— -- Orion's maiden voyage was picture perfect from the moment it launched from Florida this morning until it splashed down four and a half hours later in the Pacific Ocean.
Nicknamed "America's spacecraft," Orion blasted off on an unmanned test mission this morning from Cape Canaveral to the delight of NASA engineers, who had been forced to scrub the launch on Thursday after a trio of problems.
During its four-and-a-half hour journey, the space capsule passed a series of milestones, flying through the Van Allen radiation belts and even managing to send the first live video of the entire globe back to Earth since Apollo 17 in 1972.
The spacecraft, which could one day ferry astronauts to Mars, orbited Earth twice at an altitude of 3,600 miles before splashing down 600 miles off the coast of California at 11:29 a.m. ET.
The capsule plunged toward Earth at a speed of 20,000 mph and reaching temperatures twice as hot as molten lava. Engineers at NASA and Lockheed Martin gathered data that will be analyzed over the next few days, according to NASA.
It appeared Orion's re-entry couldn't have been more perfect.
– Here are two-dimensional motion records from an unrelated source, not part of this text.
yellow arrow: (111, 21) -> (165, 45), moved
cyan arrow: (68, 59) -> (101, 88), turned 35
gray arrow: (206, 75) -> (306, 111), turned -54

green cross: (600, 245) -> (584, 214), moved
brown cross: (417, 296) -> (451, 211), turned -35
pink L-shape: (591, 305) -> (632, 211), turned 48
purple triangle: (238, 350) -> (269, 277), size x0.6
A system of 11 parachutes deployed to help slow the capsule down to just 20 mph when it hit the surface of the Pacific Ocean.
The capsule will be recovered by the U.S. Navy and will be towed back to land by either the USS Anchorage or the USNS Salvor, according to NASA.
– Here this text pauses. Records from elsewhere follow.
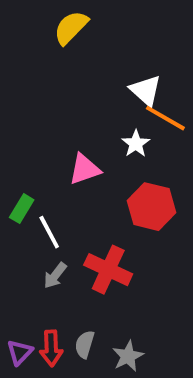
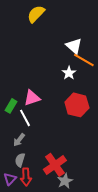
pink triangle: (85, 169) -> (32, 98), moved
red cross: (108, 270) -> (55, 165), moved, turned 30
gray arrow: (55, 275) -> (19, 140), moved
gray semicircle: (85, 344) -> (20, 160), moved

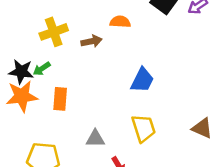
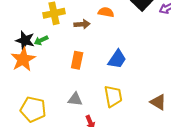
orange star: (22, 96) -> (23, 59), turned -30
orange rectangle: (60, 99) -> (77, 60), moved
Orion had an impressive journey today, traveling 60,000 miles and venturing farther into space than any ship for humans has traveled in more than four decades.
The next step for Orion will be another launch to circle the Moon in 2018, then a manned mission to the Moon in 2020.
The capsule, which has a conical shape just like its Moon-shot era predecessor, the Apollo, seats four astronauts.
While the design may be the similar, Orion is equipped with technology that is light-years ahead of the retired spacecraft.
Orion's computer can process 480 million instructions per second. It's also 25 times faster than the computers at the International Space Station, according to NASA.